ISLAMABAD: While opera was discovered in the 1600s by the Florentine Camerata in Italy, notably in cities like Venice, it was an evening dedicated to Sufi music during a Pakistani reality show that led Saira Peter, a British-Pakistani soprano, to the discovery of a genre of opera, “Sufi opera.”

The message of love, peace, and harmony in the writings of Sindhi Sufi mystic Shah Abdul Latif Bhittai fascinated Peter during her stint as a judge at the “Voice of Sindh” reality show in 2014, compelling her to sing his Sufi poetry in English.

In 2017, the British-Pakistani opera star, who can sing in 17 languages and has performed globally, released an album titled “Resplendent,” based on Bhittai’s poetry.

She now plans to establish Sufi opera as a mainstream genre.

“This Sufi opera is a fusion of both Western classical music and our Pakistani classical music… you can say that it’s like merging two worlds together,” Peter told Arab News in an interview this week.
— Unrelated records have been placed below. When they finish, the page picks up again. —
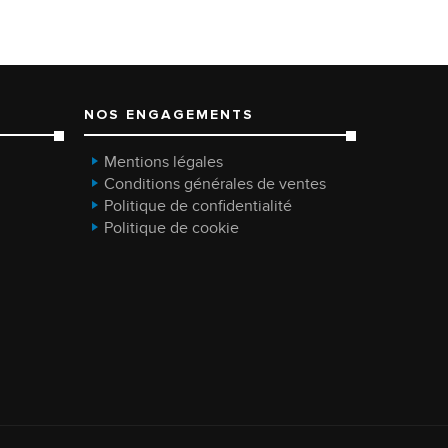
NOS ENGAGEMENTS
Mentions légales
Conditions générales de ventes
Politique de confidentialité
Politique de cookie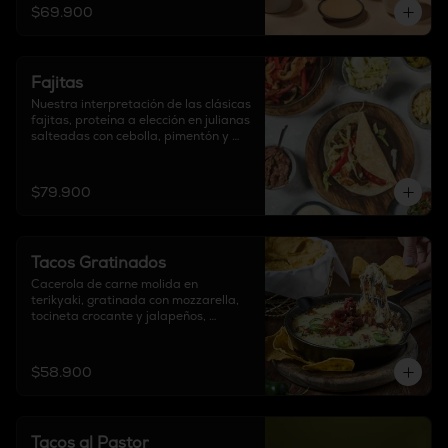
$69.900
Fajitas
Nuestra interpretación de las clásicas 
fajitas, proteína a elección en julianas 
salteadas con cebolla, pimentón y 
soya, acompañadas de guacamole, 
frijol refrito, sour cream, chipotle, 
mozzarella, pico de gallo, lechuga 
$79.900
chifonada y

6 tortillas a elección.
Tacos Gratinados
Cacerola de carne molida en 
terikyaki, gratinada con mozzarella, 
tocineta crocante y jalapeños, 
acompañado con guacamole, pico de 
gallo y tortillas a elección.
$58.900
Tacos al Pastor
Born in Karachi, Peter says she used to sing in church choirs and began her Western classical journey, learning from Paul Knight, a disciple of Benjamin Britten, in London in the early 2000s after her family moved there.

Peter’s father, Zafar Francis, pioneered the Noor Jehan Arts Center in London, opened by British superstar Sir Cliff Richard in 1998. Peter, who is the director of the performing arts center, teaches both Western and Pakistani classical music there.
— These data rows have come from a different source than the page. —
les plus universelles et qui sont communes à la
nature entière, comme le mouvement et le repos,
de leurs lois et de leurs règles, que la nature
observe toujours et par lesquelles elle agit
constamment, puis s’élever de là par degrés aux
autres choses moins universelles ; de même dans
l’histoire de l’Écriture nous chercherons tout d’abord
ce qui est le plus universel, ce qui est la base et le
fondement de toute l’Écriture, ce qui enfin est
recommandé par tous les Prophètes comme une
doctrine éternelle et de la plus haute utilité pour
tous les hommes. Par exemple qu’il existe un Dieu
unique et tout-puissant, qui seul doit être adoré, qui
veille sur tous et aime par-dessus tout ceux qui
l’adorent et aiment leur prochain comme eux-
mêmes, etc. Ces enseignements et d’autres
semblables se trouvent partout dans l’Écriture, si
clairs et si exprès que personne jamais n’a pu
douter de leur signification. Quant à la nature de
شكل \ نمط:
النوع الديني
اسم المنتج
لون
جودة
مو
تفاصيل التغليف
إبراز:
In 2018, the British-Pakistani opera star was requested by the UK government to record the British national anthem in her voice.

“It was ‘God Save the Queen.’ After that, the British government asked me again to record … ‘God Save the King,’” she said. “So, they use my recorded British national anthem for their ceremonies, like, you know, when they give citizenship.”
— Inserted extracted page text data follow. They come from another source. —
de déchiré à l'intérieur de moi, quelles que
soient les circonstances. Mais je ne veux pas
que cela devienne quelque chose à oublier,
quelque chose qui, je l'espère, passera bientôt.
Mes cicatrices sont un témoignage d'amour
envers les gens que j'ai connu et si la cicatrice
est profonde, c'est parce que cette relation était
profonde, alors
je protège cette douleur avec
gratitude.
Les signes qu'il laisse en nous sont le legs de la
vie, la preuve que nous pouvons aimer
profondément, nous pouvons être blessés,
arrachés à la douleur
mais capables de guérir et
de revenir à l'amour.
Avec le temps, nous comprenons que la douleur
Peter is currently collaborating with London-based composer Knight to perform the Sufi Opera “Marvi’s Tears,” based on Bhittai’s folktale about Marvi, a village girl who resisted a powerful king’s overtures and chose to live among her own village folk.

She will play the lead role in the opera, expected to be staged in London early next year.

“We are working on it and it’s nearly ready to be performed in London arenas. We will have lots of opera singers from London,” Peter said.

“The first workshop is going to be in London in February … so we will have live Pakistani musicians and live Western classical musicians, they will be performing together.”

Peter calls it is a “great honor” for her to portray “Marvi’s Tears” in the UK.

“To me it’s really a great honor as a British-Pakistani to portray [a] Pakistani story with Western classical people,” she said. “And this story actually depicts the positive image of Pakistan.”